3573 – Validation and invalid schemas

This is an archived snapshot of W3C's public bugzilla bug tracker, decommissioned in April 2019. Please see the home page for more details.

Bug 3573 - Validation and invalid schemas

Summary: Validation and invalid schemas

Status:	CLOSED FIXED

Alias:	None

Product:	XML Schema
Classification:	Unclassified
Component:	Structures: XSD Part 1 (show other bugs)
Version:	1.0/1.1 both
Hardware:	Macintosh All

Importance:	P2 normal
Target Milestone:	---
Assignee:	C. M. Sperberg-McQueen
QA Contact:	XML Schema comments list

URL:
Whiteboard:
Keywords:	resolved

Depends on:
Blocks:

Reported:	2006-08-01 23:50 UTC by C. M. Sperberg-McQueen
Modified:	2008-03-08 15:42 UTC (History)
CC List:	0 users

See Also:

Attachments

Description C. M. Sperberg-McQueen 2006-08-01 23:50:13 UTC

Section 5.1 of Structures concludes:

    With respect to the processes of the checking of schema structure
    and the construction of schemas corresponding to schema documents,
    this specification imposes no restrictions on processors after an
    error is detected. However assessment with respect to
    schema-like entities which do not satisfy all the above conditions
    is incoherent. Accordingly, conformant processors must not attempt
    to undertake assessment using such non-schemas.

Guided by the New Oxford American Dictionary that came with my
machine, I take 'incoherent' here to mean 'internally inconsistent;
illogical'.

I propose to delete the last two sentences, because I believe they are
in conflict with the rest of the spec, factually inaccurate, and
mistaken in their intent.

At some points (e.g. section 3.8.4, Validation Rule Element Sequence
Valid) the spec makes a point of observing that validation is defined
in such a way as to be possible even with content models which do not
obey the Unique Particle Attribution constraint.  But if validation is
well defined even for content models which do not obey UPA, then there
are at least some invalid schemas with which validation can be
performed in a way which appears to me not internally inconsistent or
illogical, and the spec is at pains to point out the fact.  (To avoid
confusion: by 'invalid schemas' I mean the same things mentioned by
the current text as 'schema-like entities which do not satisfy all the
above conditions'.)

The text quoted above seems to make the claim that if a schema
document has an invalid HTML element inside an xsd:documentation
element (let us say it's an element which is made legal by XHTML 2,
although we are now validating with an XHTML 1 schema), then
attempting to validate documents using components constructed from
that schema will lead to an inconsistency or is illogical.  I don't
see any inconsistency, and it doesn't seem illogical to me to want to
validate with such components, especially in view of the well known
rules of HTML and XHTML regarding behavior of software in the presence
of undeclared elements.

Requiring processors to fail when a schema document is invalid does
not now seem to me the right thing to do here.  In developing 1.0, the
Working Group was indeed unwilling to require them to soldier on
ignoring what they didn't understand, but I don't think it is wise to
*forbid* them to do so. (For that matter, I no longer think it was
wise not to *require* them to do so.)  I find I cannot remember the WG
actively deciding to forbid such behavor, so I can't remember any
arguments brought forward for such a rule.
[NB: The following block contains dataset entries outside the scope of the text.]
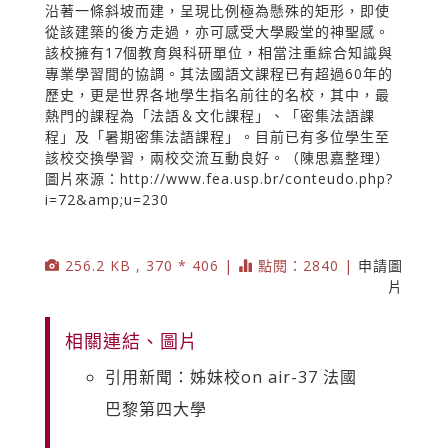
沿著一條斜坡而建，呈現比例極為懸殊的矩形，即使
從該建築的後方走過，亦可感受大學殿堂的神聖感。
該校擁有17個教育與科研單位，相當注重綜合知識與
專業學習間的協調。其法國語文課程已有超過60年的
歷史，更是世界各地學生指名前往的名校，其中，最
熱門的課程為「法語＆文化課程」、「密集法語課
程」及「暑期密集法語課程」。目前已有多位學生至
該校交換學習，兩校交流互動良好。（陳思嘉整理）
圖片來源：http://www.fea.usp.br/conteudo.php?
i=72&amp;u=230
256.2 KB , 370 * 406 |
點閱：2840 |
申請圖
片
相關連結、圖片
引用新聞：姊妹校on air-37 法國
巴黎第四大學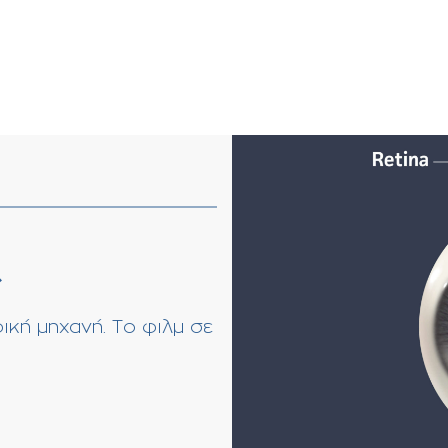
ς
κή μηχανή. Το φιλμ σε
I bleieve we should delete the two sentences without replacement, in
1.1 as a change to the status quo and in 1.0 as a bug fix.

If WG members feel that some replacement is required, I would propose
that the passage be amended to read:

    With respect to the processes of the checking of schema structure
    and the construction of schemas corresponding to schema documents,
    this specification imposes no restrictions on processors after an
    error is detected. However, any operations performed using
    schema-like entities which do not satisfy all the above conditions
    is outside the scope of this specification.

Optionally, add before the final full stop:

    and is not schema-validity assessment as that term is defined
    here

but I'm inclined to include that final bit.

Comment 1 Noah Mendelsohn 2006-08-02 00:47:30 UTC

I have some sympathy for this issue, at least insofar as I think the existing text is indeed unfortunate. I'm not quite convinced I agree with the proposed resolution.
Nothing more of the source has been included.